One thing is for sure, people like Sarah Palin will glom onto the mommy wars like there’s no tomorrow.  Older women my mom’s age are heavily indoctrinated and are venerated by the FOX news crew for being “the good mothers”.  If women’s votes are crucial to the next election, and I believe they will be, now is not a good time to be at each other’s throats.  But I am not going to jump on the conservative mothering bandwagon and give SAHMs an extra special place in the pantheon of mothers.  If I did that, I would immediately be complicit in slapping working mothers with the label of inferior mommies.  Yes, Stay at Home Moms, that is what you are doing whether you are aware of it or not.

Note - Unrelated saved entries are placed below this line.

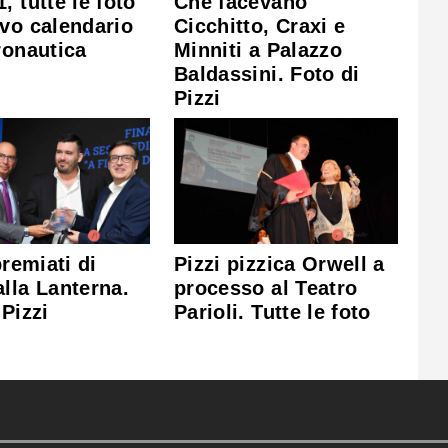
, tutte le foto
Che facevano
vo calendario
Cicchitto, Craxi e
ronautica
Minniti a Palazzo
Baldassini. Foto di
Pizzi
premiati di
Pizzi pizzica Orwell a
lla Lanterna.
processo al Teatro
 Pizzi
Parioli. Tutte le foto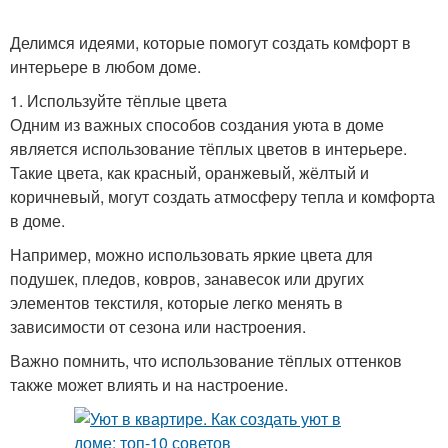
Делимся идеями, которые помогут создать комфорт в
интерьере в любом доме.
1. Используйте тёплые цвета
Одним из важных способов создания уюта в доме
является использование тёплых цветов в интерьере.
Такие цвета, как красный, оранжевый, жёлтый и
коричневый, могут создать атмосферу тепла и комфорта
в доме.
Например, можно использовать яркие цвета для
подушек, пледов, ковров, занавесок или других
элементов текстиля, которые легко менять в
зависимости от сезона или настроения.
Важно помнить, что использование тёплых оттенков
также может влиять и на настроение.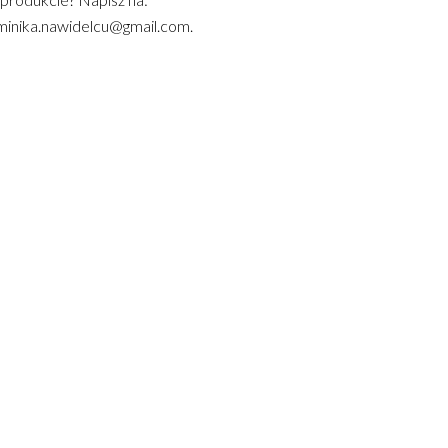
inika.nawidelcu@gmail.com.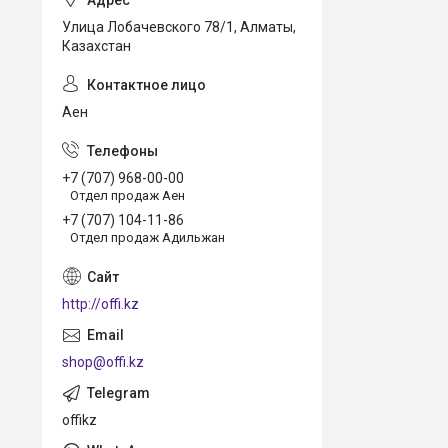
Улица Лобачевского 78/1, Алматы,
Казахстан
Аен
+7 (707) 968-00-00
Отдел продаж Аен
+7 (707) 104-11-86
Отдел продаж Адильжан
http://offi.kz
shop@offi.kz
offikz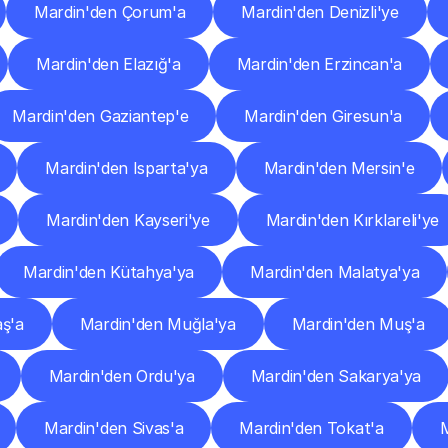
Mardin'den Çorum'a
Mardin'den Denizli'ye
Mardin'den Elazığ'a
Mardin'den Erzincan'a
Mardin'den Gaziantep'e
Mardin'den Giresun'a
Mardin'den Isparta'ya
Mardin'den Mersin'e
Mardin'den Kayseri'ye
Mardin'den Kırklareli'ye
Mardin'den Kütahya'ya
Mardin'den Malatya'ya
ş'a
Mardin'den Muğla'ya
Mardin'den Muş'a
Mardin'den Ordu'ya
Mardin'den Sakarya'ya
Mardin'den Sivas'a
Mardin'den Tokat'a
M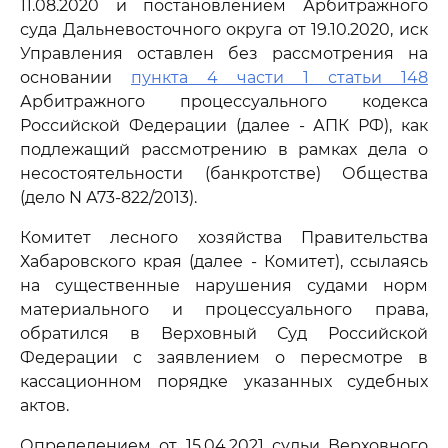
11.08.2020 и постановлением Арбитражного
суда Дальневосточного округа от 19.10.2020, иск
Управления оставлен без рассмотрения на
основании
пункта 4 части 1 статьи 148
Арбитражного процессуального кодекса
Российской Федерации (далее - АПК РФ), как
подлежащий рассмотрению в рамках дела о
несостоятельности (банкротстве) Общества
(дело N А73-822/2013).
Комитет лесного хозяйства Правительства
Хабаровского края (далее - Комитет), ссылаясь
на существенные нарушения судами норм
материального и процессуального права,
обратился в Верховный Суд Российской
Федерации с заявлением о пересмотре в
кассационном порядке указанных судебных
актов.
Определением от 15.04.2021 судьи Верховного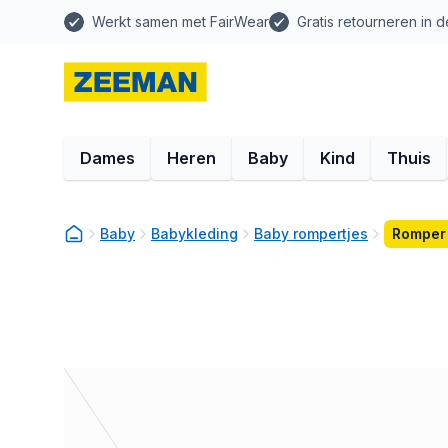
Werkt samen met FairWear
Gratis retourneren in d
Dames
Heren
Baby
Kind
Thuis
Baby
Babykleding
Baby rompertjes
Romper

And I’m not going to go along with it.  Don’t ask for a special recognition award.  If you need to be recognized for giving up your career to raise your kids, then you need to sit down and have a conversation with yourself and determine whether you did that of your own free will.  If you did, fine.  Then you don’t need a medal.  You should be happy with your decision.  If you didn’t, don’t get mad at me because I don’t kiss your ass to validate your choice.  Going against the tide of conformity is hard.  It can make you unpopular with your family, community and peers.  But if you are true to yourself, it has its own rewards for yourself and your kids.  I feel sorry for women who didn’t feel they had that choice but that doesn’t mean they have the right to resent and condemn the rest of us.  How does that move women’s issues to the forefront if we’re ready to go to war over some societally imposed pressure to sacrifice ourselves?  Can it bring back our younger days?  Change the past?  Does it make it easier for our daughters and granddaughters to do what’s right for themselves as person’s in their own right?  It’s never too late to decide that you won’t subject another woman to the pressures that were imposed on you.

We all make decisions that take our lives in different directions.  But fighting over who is the best mother is something the masters of the universe take great delight in stirring up.  I won’t be part of it.  On this blog, I will make sure that no mother is held in greater esteem than any other.  Mothering is hard enough without having someone we don’t even know tell us how to do it.